Collected data entries
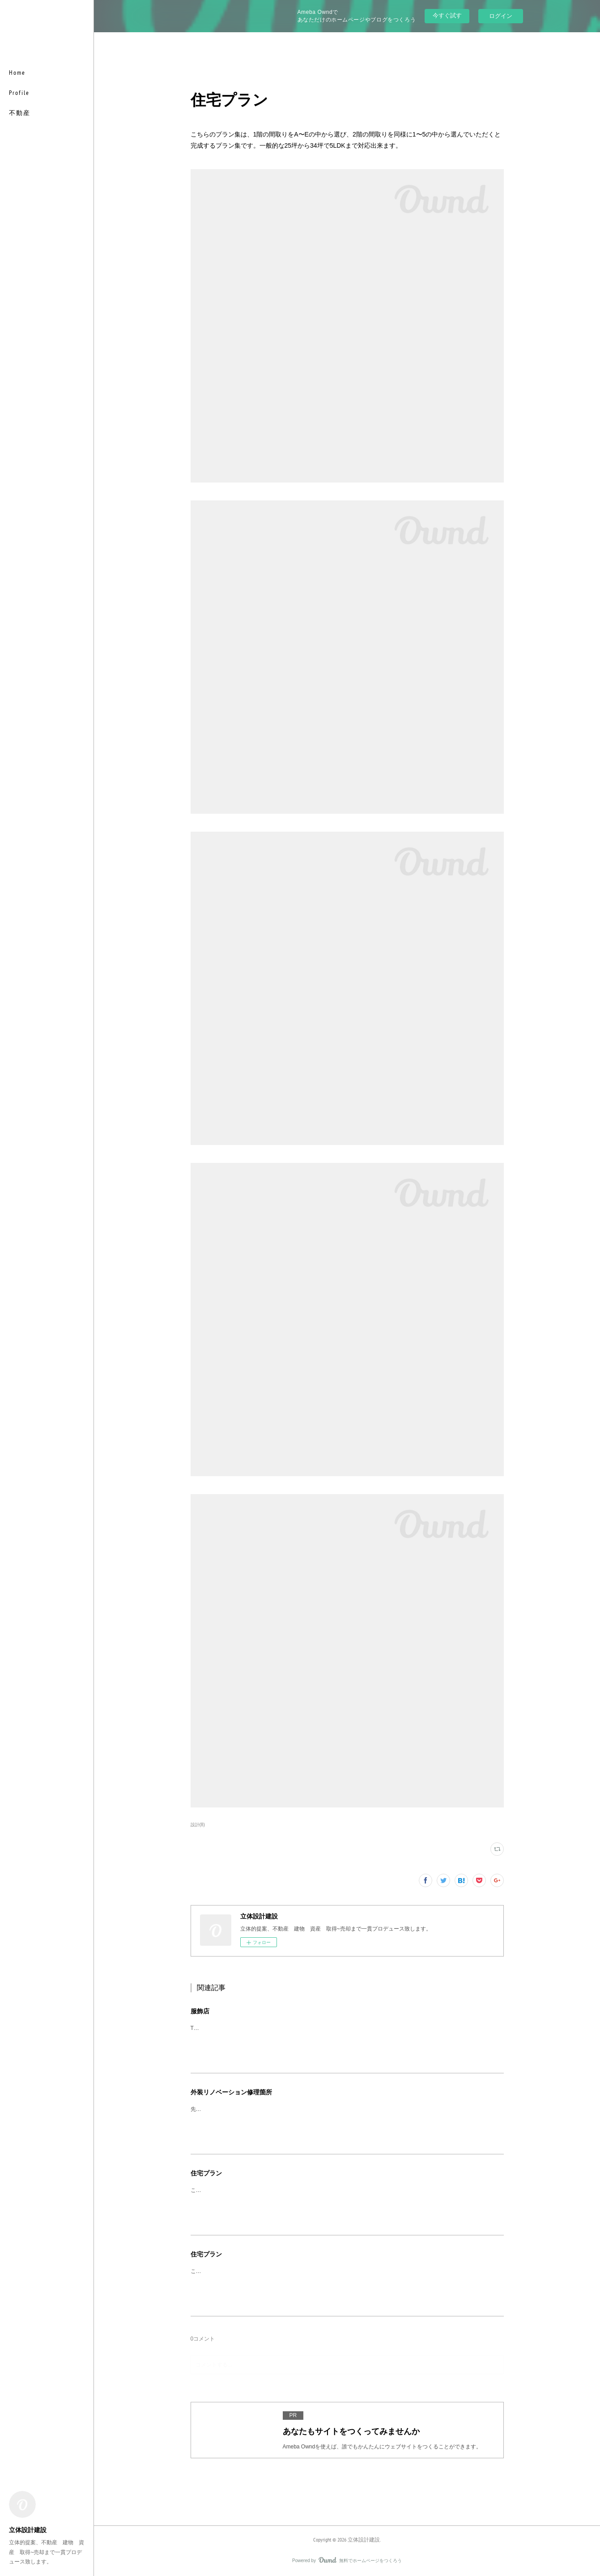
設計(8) (198, 1824)
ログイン (500, 16)
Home (17, 72)
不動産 (19, 113)
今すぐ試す (447, 15)
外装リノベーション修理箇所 (231, 2092)
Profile (19, 93)
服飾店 (200, 2011)
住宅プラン (206, 2173)
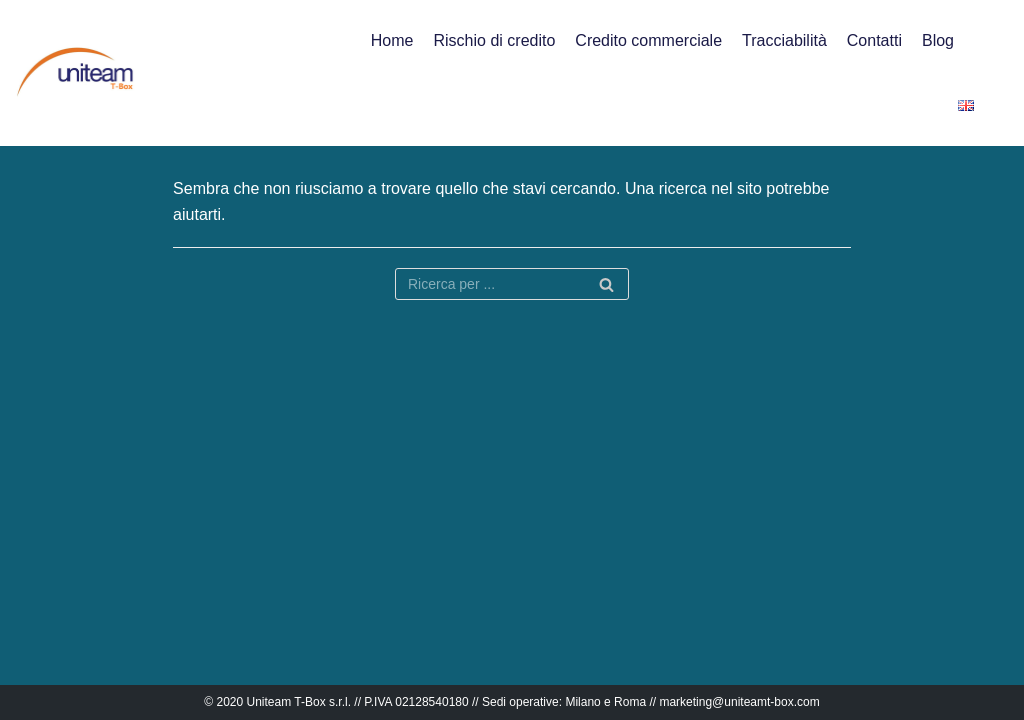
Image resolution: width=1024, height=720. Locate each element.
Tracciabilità (784, 40)
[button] (991, 73)
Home (392, 40)
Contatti (874, 40)
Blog (938, 40)
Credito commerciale (648, 40)
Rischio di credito (495, 40)
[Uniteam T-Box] (75, 72)
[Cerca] (606, 284)
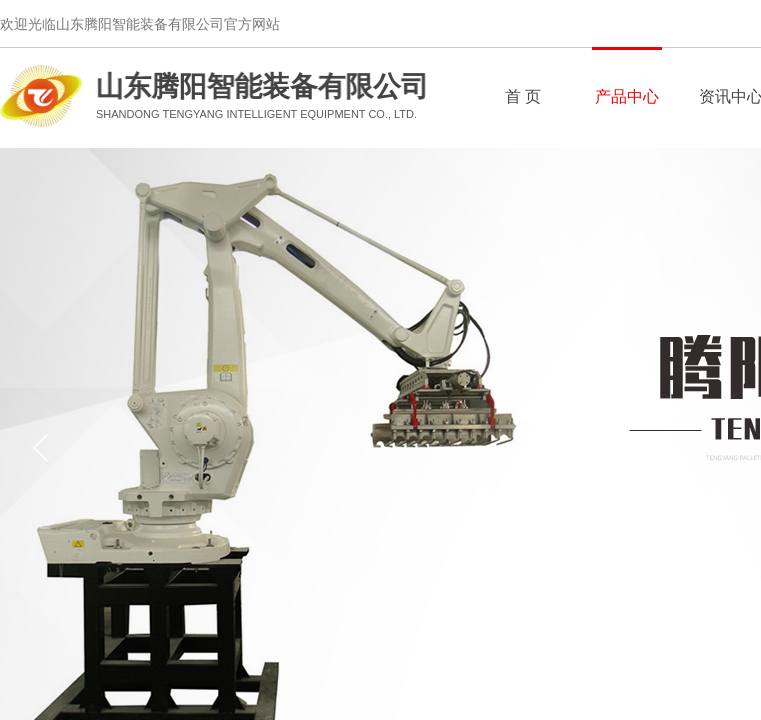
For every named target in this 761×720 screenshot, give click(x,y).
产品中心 (627, 96)
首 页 (523, 96)
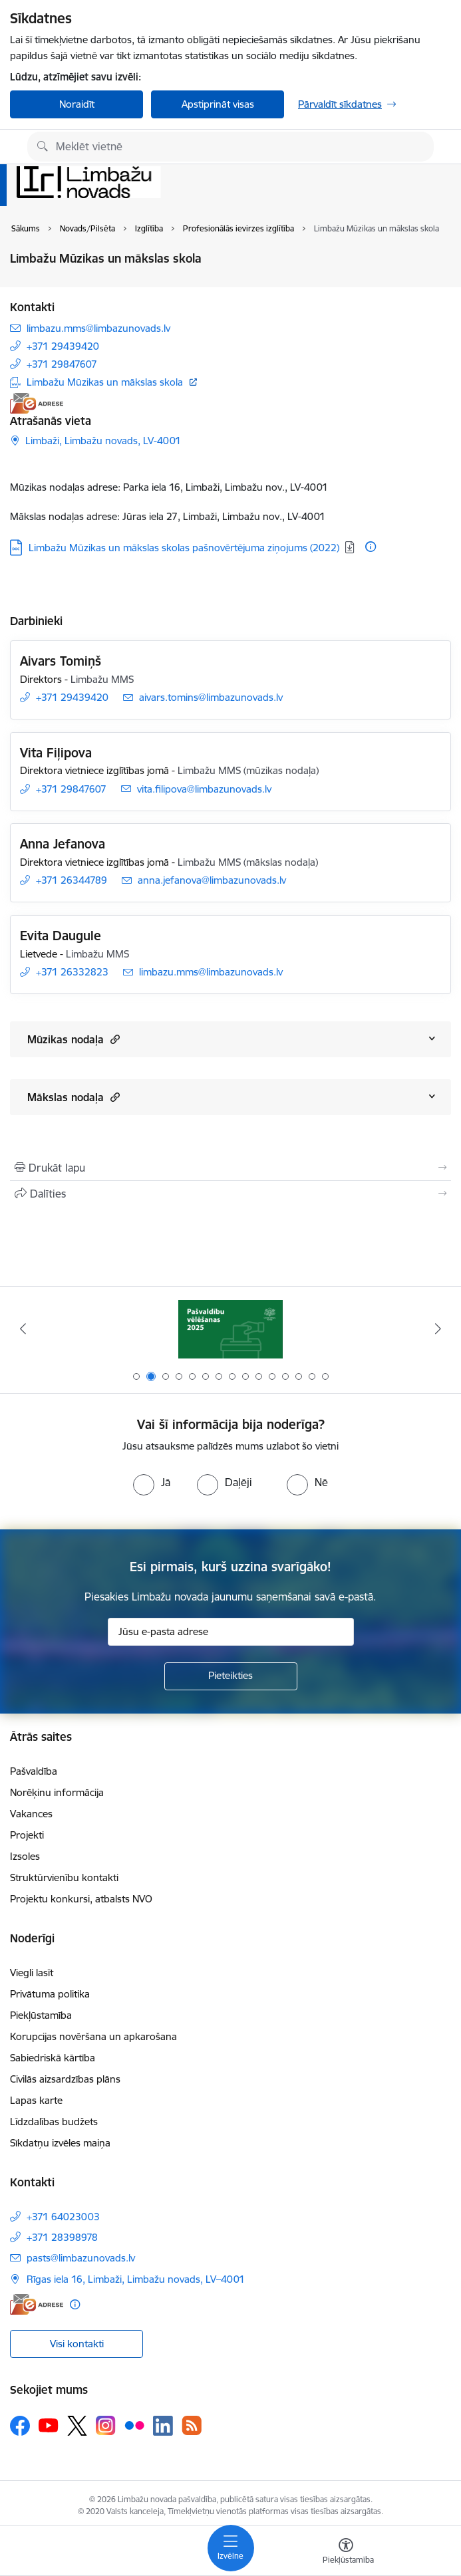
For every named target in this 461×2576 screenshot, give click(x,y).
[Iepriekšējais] (23, 1328)
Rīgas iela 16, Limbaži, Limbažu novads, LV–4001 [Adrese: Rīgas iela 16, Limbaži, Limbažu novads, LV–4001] (136, 2279)
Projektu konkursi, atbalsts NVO (81, 1898)
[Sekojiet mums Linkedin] (163, 2426)
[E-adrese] (36, 403)
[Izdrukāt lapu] (230, 1167)
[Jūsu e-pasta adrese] (231, 1632)
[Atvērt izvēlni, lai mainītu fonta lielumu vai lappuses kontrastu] (346, 2552)
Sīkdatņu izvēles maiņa (60, 2142)
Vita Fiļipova (56, 753)
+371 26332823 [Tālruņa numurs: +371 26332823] (72, 972)
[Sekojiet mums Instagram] (106, 2425)
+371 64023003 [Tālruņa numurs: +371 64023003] (63, 2216)
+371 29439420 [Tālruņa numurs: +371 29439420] (63, 346)
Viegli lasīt (31, 1972)
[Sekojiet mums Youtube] (49, 2425)
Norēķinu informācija (57, 1792)
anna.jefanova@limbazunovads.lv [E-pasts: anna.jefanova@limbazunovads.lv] (212, 880)
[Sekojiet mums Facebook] (20, 2426)
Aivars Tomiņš (60, 661)
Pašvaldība (33, 1771)
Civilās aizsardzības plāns (65, 2079)
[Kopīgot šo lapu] (230, 1193)
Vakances (31, 1813)
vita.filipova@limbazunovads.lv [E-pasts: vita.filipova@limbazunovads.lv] (204, 789)
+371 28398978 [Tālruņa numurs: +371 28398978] (62, 2237)
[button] (113, 1039)
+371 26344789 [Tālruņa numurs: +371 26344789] (71, 880)
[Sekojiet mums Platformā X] (77, 2426)
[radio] (151, 1482)
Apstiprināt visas (218, 104)
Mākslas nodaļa (73, 1097)
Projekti (27, 1835)
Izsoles (25, 1856)
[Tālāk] (438, 1328)
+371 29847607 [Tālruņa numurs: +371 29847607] (62, 364)
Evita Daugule (60, 936)
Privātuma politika (50, 1994)
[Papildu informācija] (370, 546)
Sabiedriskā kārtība (52, 2057)
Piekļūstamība (41, 2015)
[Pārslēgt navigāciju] (231, 2548)
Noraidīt (76, 104)
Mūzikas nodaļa (73, 1039)
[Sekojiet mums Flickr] (134, 2425)
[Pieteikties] (230, 1676)
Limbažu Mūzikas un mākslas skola (105, 382)
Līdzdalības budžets (54, 2121)
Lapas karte (36, 2100)
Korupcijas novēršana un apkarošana (93, 2036)
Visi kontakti (77, 2343)
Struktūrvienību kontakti (64, 1877)
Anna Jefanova (62, 844)
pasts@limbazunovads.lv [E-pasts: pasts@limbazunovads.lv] (81, 2258)
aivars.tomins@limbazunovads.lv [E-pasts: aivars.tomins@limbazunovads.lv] (211, 697)
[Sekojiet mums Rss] (192, 2425)
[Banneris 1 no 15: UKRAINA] (230, 1329)
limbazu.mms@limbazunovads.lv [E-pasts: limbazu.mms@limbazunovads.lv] (98, 328)
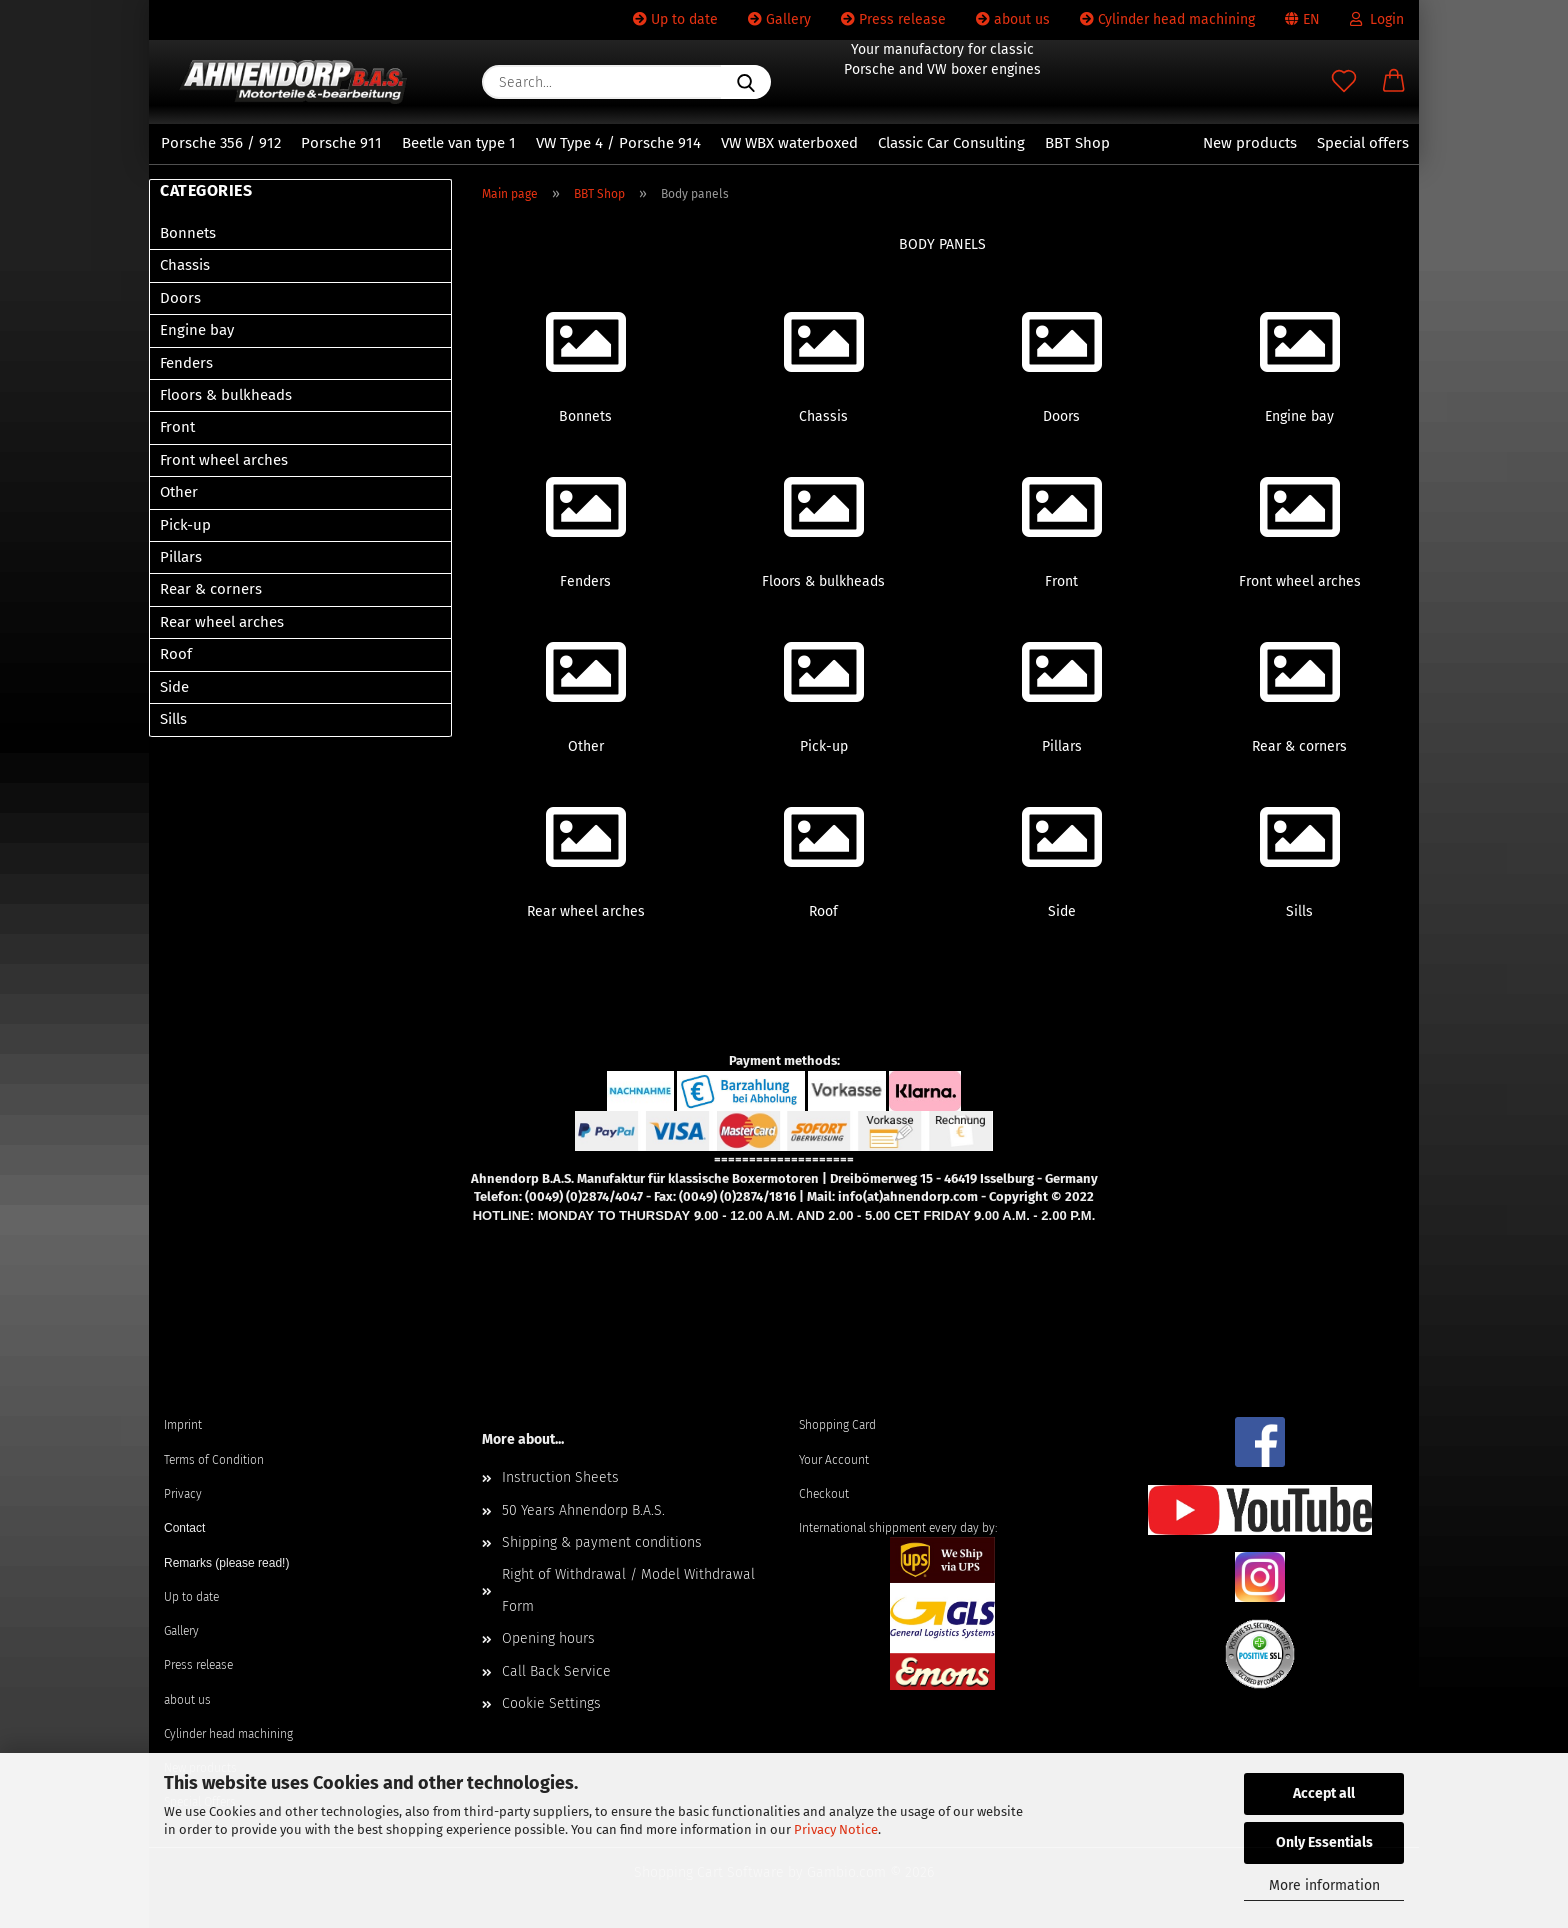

What you will do
Return only the stretch above from the line containing "Tracciabilità (784, 40)" through the line containing "For every named target in this 461×2576", word for word and without pictures.

Solution for this exercise
Tracciabilità (784, 40)
[button] (991, 73)
Home (392, 40)
Contatti (874, 40)
Blog (938, 40)
Credito commerciale (648, 40)
Rischio di credito (495, 40)
[Uniteam T-Box] (75, 72)
[Cerca] (606, 284)
For every named target in this 761×720 screenshot, give click(x,y).
产品中心 (627, 96)
首 页 (523, 96)
For every named target in this 461×2576 screenshot, give click(x,y).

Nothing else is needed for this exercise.